Applying to College ca. 1869

Seems like these days the college process is pretty straightforward. Fill out your CommonApp, write an essay that recounts your hamster’s death and its impact on your decision to take 5 APs during junior year, have gramps write a check a great transcript and with a few mouse clicks you’ve set yourself up for a 1-in-10 chance of Ivy League acceptance. However, this was not always the case. Yesterday, Buzzfeed posted this gem from the Harvard University archives: an entrance examination that’s so personalized it even let the applicant pick 2 questions in the ‘History and Geography’ section!

Don’t expect to find any blank space to write a two-page essay on great uncle Charlie’s life-changing wisdom here. There’s only a series of questions that test one’s mastery of a typical 19th century curriculum: Latin, Greek, History-Geography and several areas of mathematics. Apparently, Harvard didn’t regard Sex, Gender and Society as a necessary part of a rounded education.

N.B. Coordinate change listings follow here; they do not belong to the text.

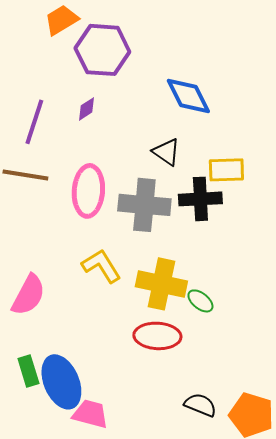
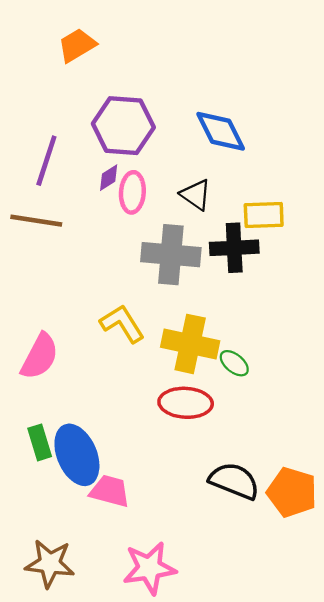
purple hexagon: (102, 50) -> (123, 126), moved
purple diamond: (86, 109) -> (109, 178), moved
pink ellipse: (88, 191) -> (132, 192), moved, size x0.7
black semicircle: (200, 405) -> (234, 481), size x1.4

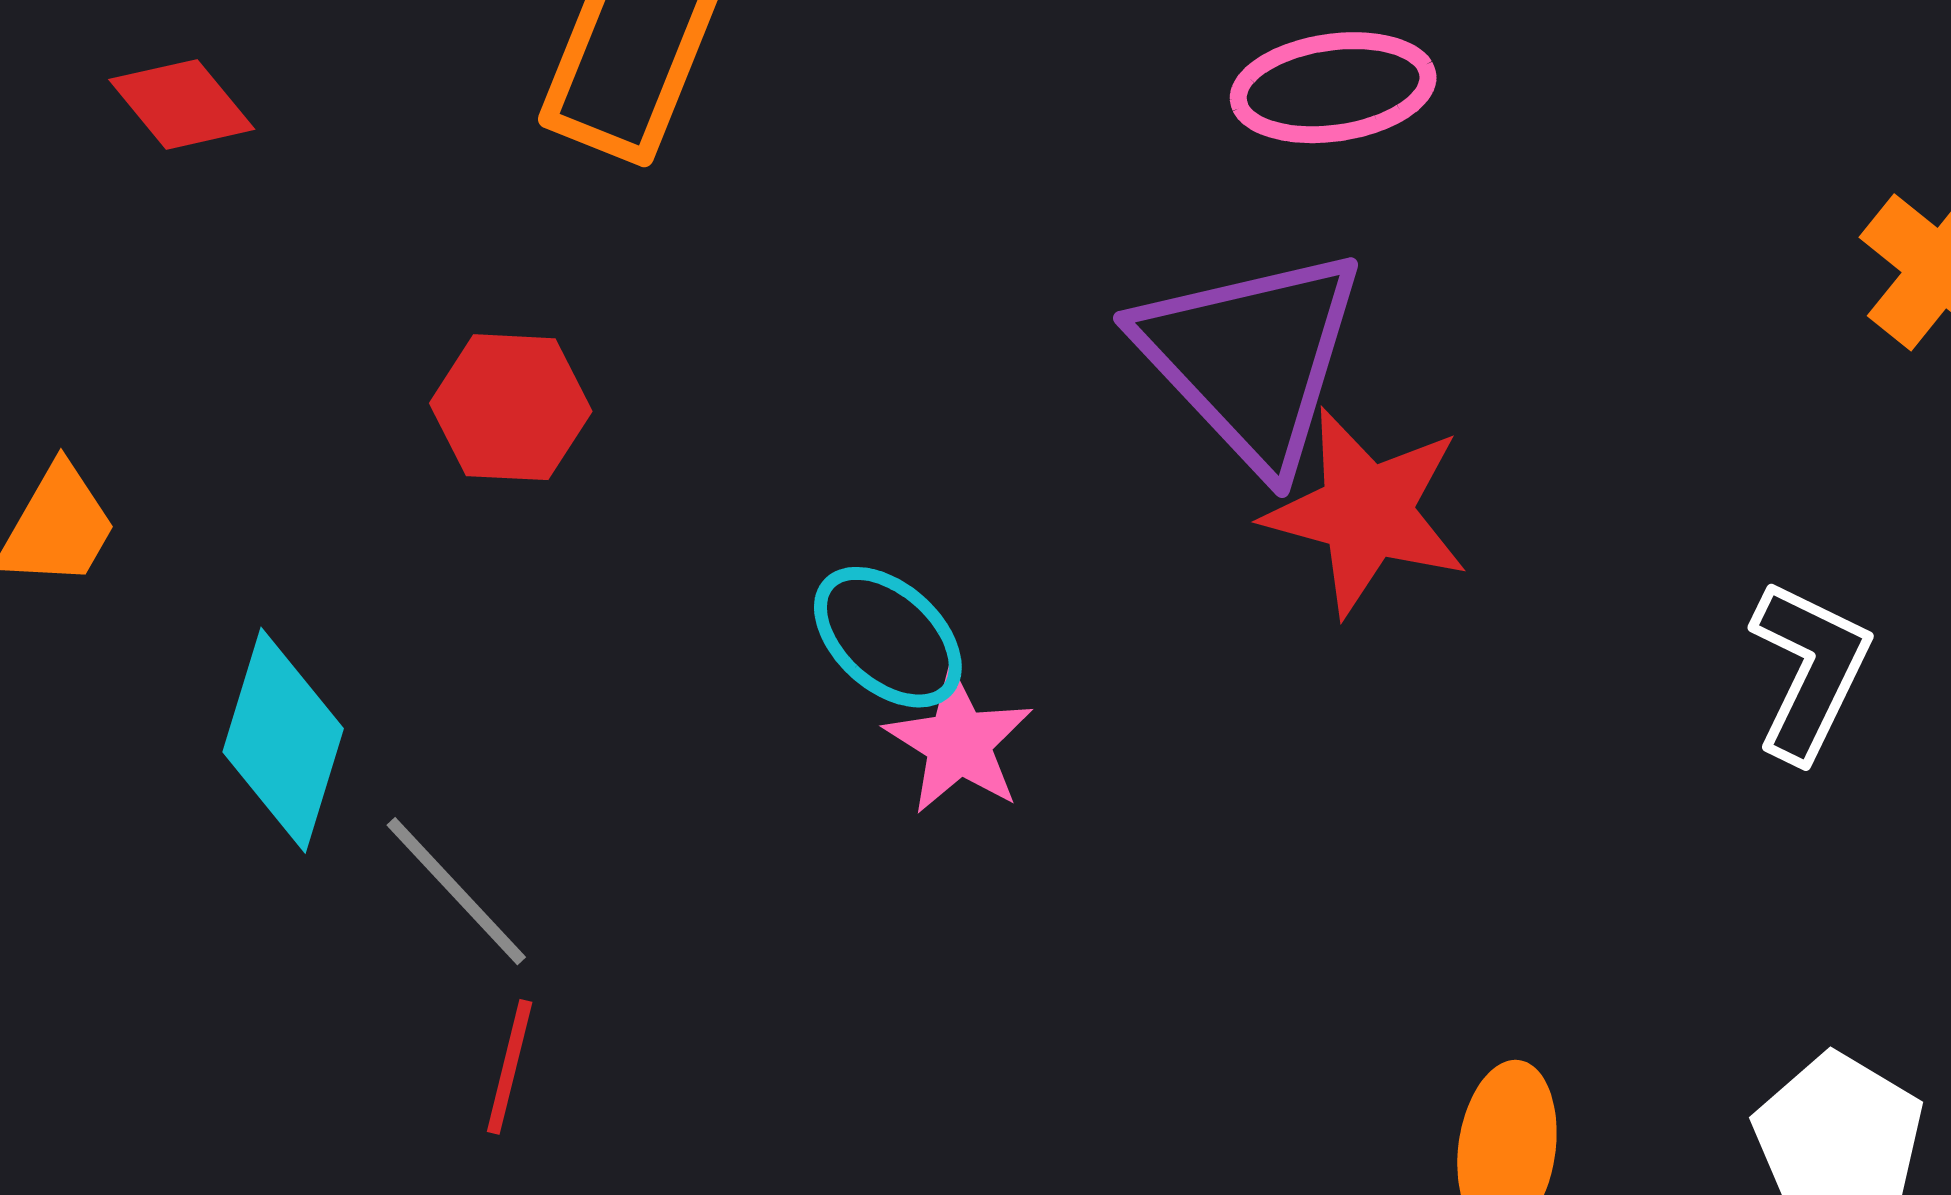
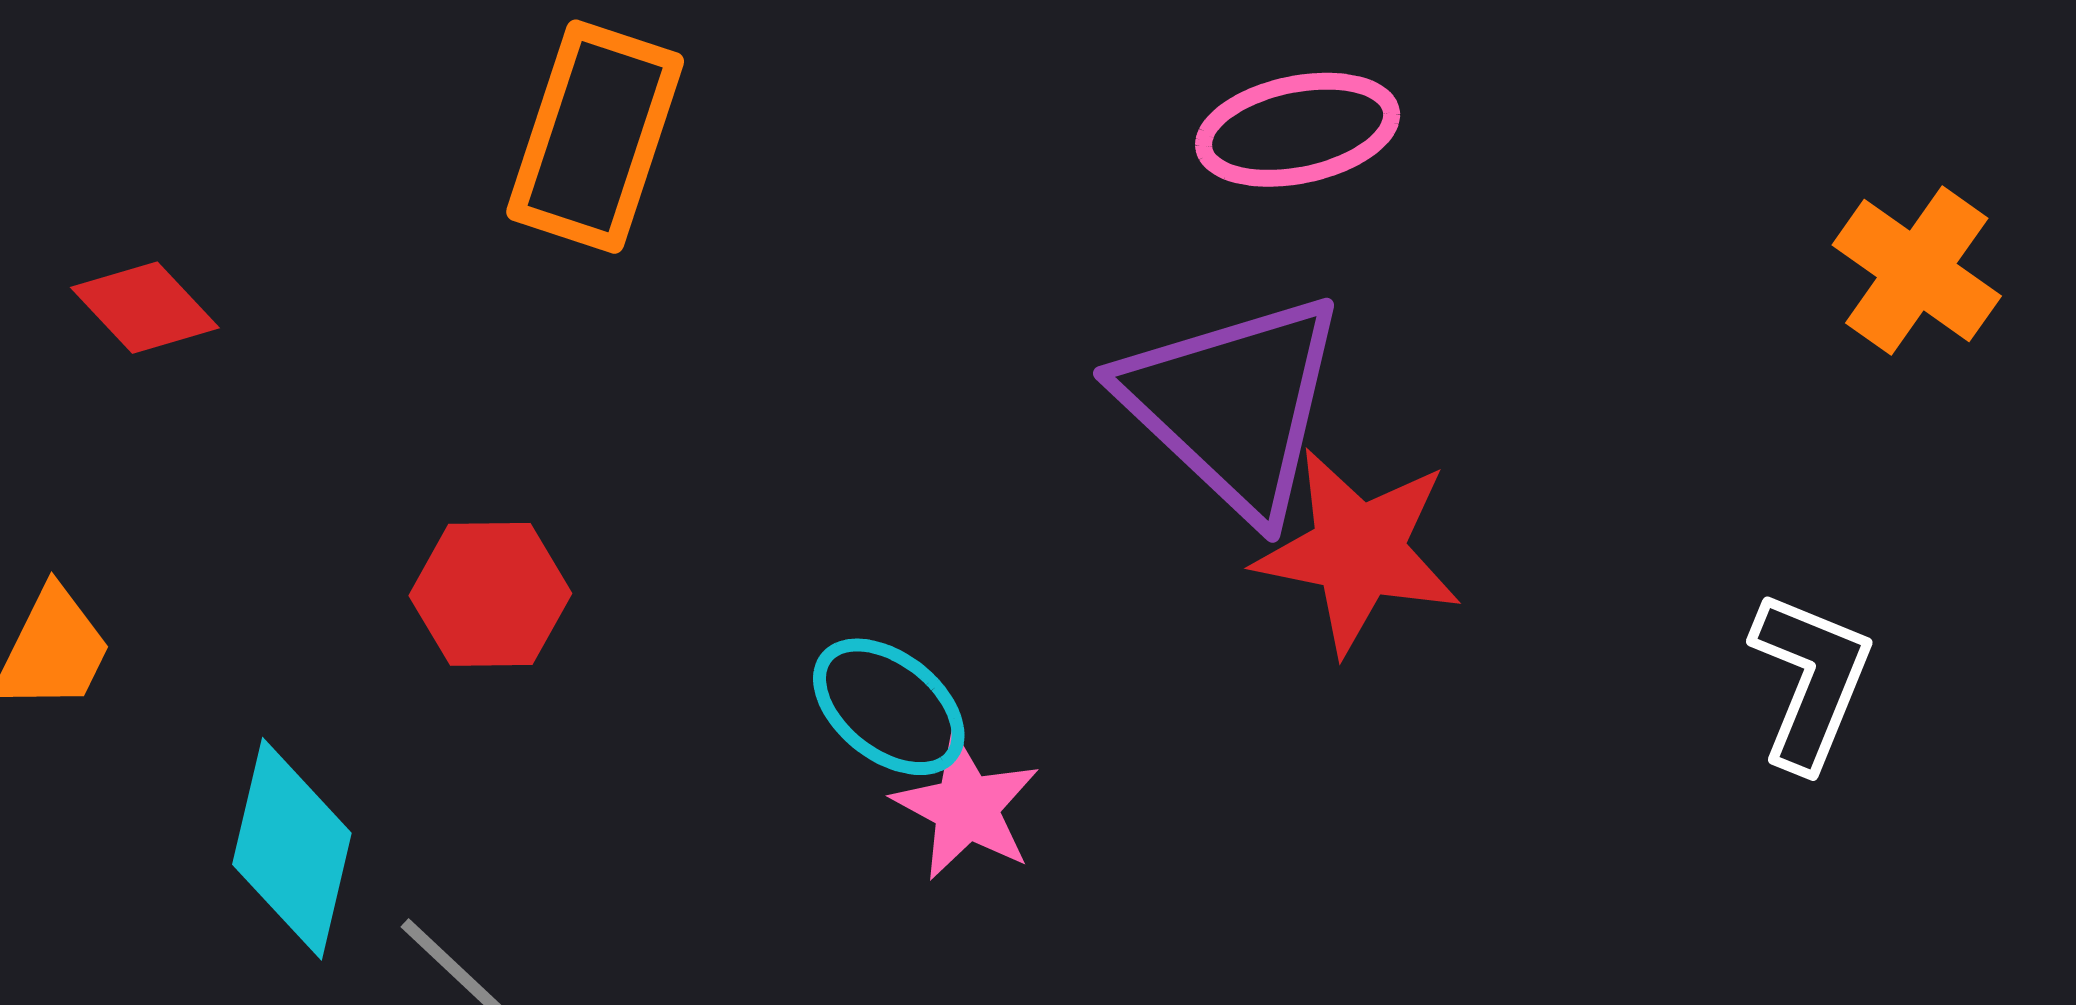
red diamond: (182, 104) -> (145, 308), moved
red hexagon: (511, 407) -> (490, 594), moved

This test, rather, emphasizes the dead languages and cold facts that everybody knows will nurture one’s ability to think broadly and critically better than silly analysis or worthless discussion of  intellectual and real-world issues.

But in all seriousness, if most of us (or most college students for that matter) were to take this exam, we would most definitely be in alta merda (that’s Latin for deep shit). Luckily, it’s the 21st century and for that, we can all be thankful.